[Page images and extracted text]
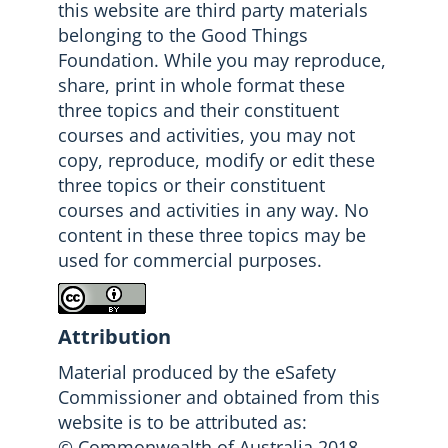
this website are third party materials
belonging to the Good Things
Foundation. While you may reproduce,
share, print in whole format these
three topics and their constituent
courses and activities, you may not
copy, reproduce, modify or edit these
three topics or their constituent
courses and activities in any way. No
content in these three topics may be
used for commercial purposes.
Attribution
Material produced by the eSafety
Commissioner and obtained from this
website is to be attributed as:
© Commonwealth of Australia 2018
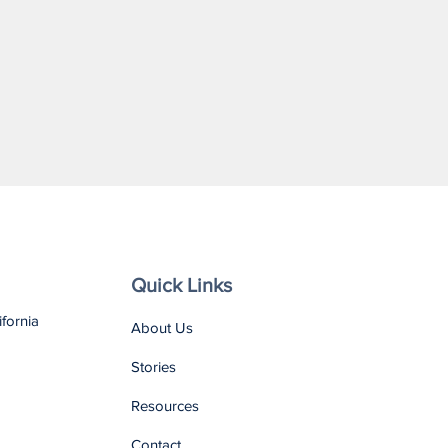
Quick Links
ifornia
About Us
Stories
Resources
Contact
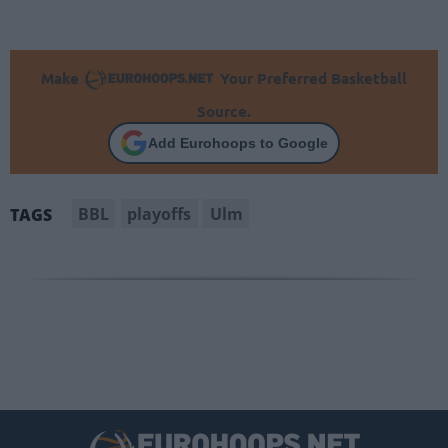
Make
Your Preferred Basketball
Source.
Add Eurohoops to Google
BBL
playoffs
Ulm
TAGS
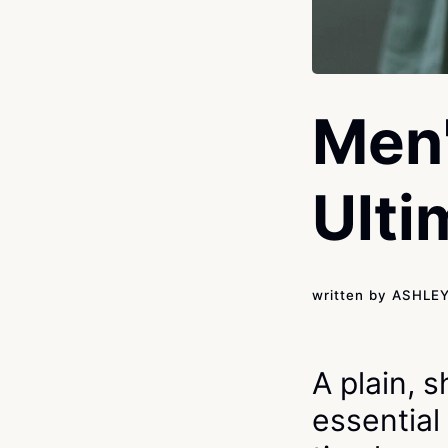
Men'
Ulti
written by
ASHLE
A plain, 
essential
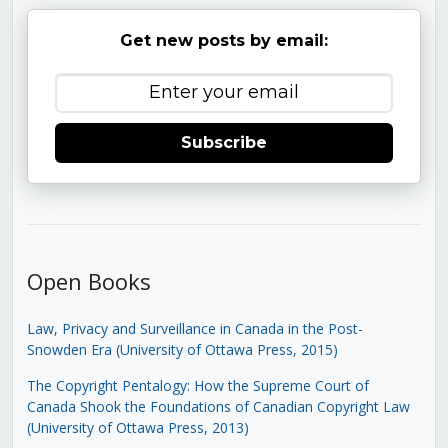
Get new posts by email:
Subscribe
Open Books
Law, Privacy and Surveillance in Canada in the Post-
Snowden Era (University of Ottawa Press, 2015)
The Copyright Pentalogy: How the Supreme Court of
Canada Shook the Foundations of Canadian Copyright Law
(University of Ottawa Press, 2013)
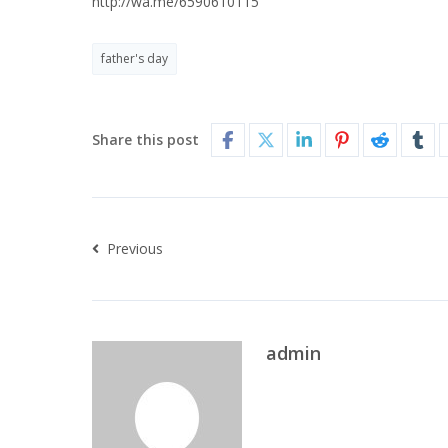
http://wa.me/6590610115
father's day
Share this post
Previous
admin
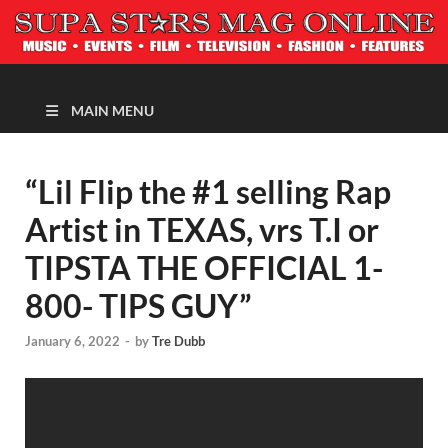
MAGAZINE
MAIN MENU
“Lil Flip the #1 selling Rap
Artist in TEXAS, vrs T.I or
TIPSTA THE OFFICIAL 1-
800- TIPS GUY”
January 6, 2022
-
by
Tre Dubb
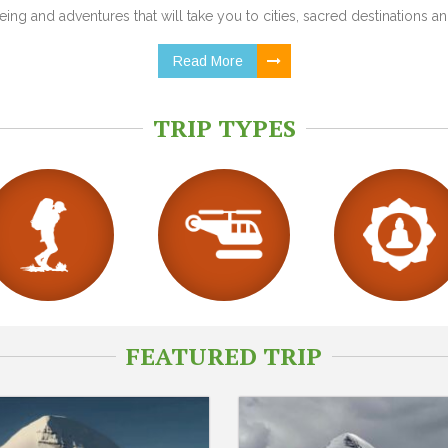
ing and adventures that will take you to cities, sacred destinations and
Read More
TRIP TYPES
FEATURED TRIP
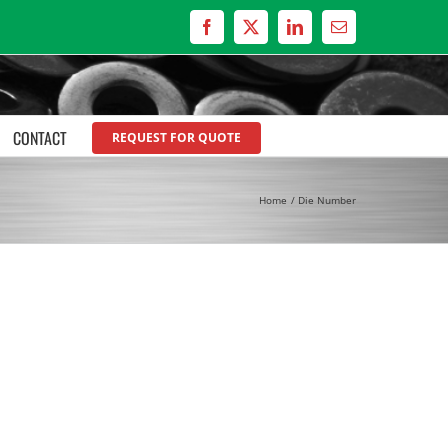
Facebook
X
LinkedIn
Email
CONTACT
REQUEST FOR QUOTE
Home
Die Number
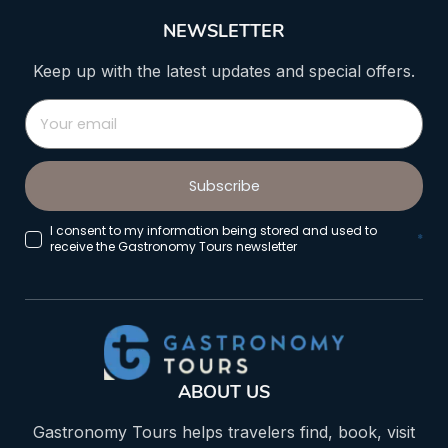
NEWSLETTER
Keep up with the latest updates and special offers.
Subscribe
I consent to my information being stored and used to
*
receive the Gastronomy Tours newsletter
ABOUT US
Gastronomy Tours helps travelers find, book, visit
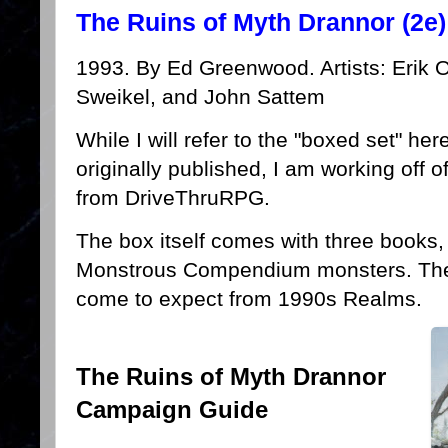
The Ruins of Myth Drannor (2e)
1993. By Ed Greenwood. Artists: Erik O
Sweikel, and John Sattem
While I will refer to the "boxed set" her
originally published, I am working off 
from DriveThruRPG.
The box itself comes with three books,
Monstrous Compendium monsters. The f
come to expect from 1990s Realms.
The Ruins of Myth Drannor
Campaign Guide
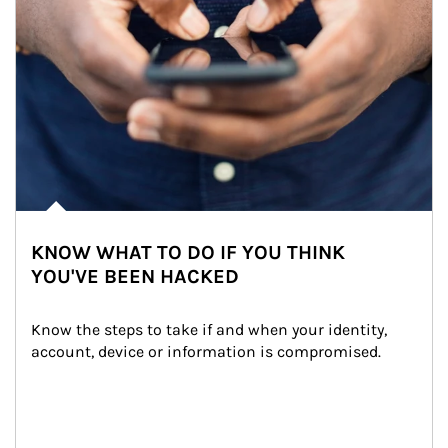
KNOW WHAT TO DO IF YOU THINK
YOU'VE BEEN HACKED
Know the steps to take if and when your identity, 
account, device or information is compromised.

Directions for this task
The stretch to restate runs from the line above containing "http://wa.me/6590610115" through the line containing "While I will". Copy it word for word, ends included, without pictures.

Response to the exercise
http://wa.me/6590610115
father's day
Share this post
Previous
admin
MAGAZINE
MAIN MENU
“Lil Flip the #1 selling Rap
Artist in TEXAS, vrs T.I or
TIPSTA THE OFFICIAL 1-
800- TIPS GUY”
January 6, 2022
-
by
Tre Dubb
ing and adventures that will take you to cities, sacred destinations and
Read More
TRIP TYPES
FEATURED TRIP
Facebook
X
LinkedIn
Email
CONTACT
REQUEST FOR QUOTE
Home
Die Number
NEWSLETTER
Keep up with the latest updates and special offers.
Subscribe
I consent to my information being stored and used to
*
receive the Gastronomy Tours newsletter
ABOUT US
Gastronomy Tours helps travelers find, book, visit
The Ruins of Myth Drannor (2e)
1993. By Ed Greenwood. Artists: Erik O
Sweikel, and John Sattem
While I will refer to the "boxed set" her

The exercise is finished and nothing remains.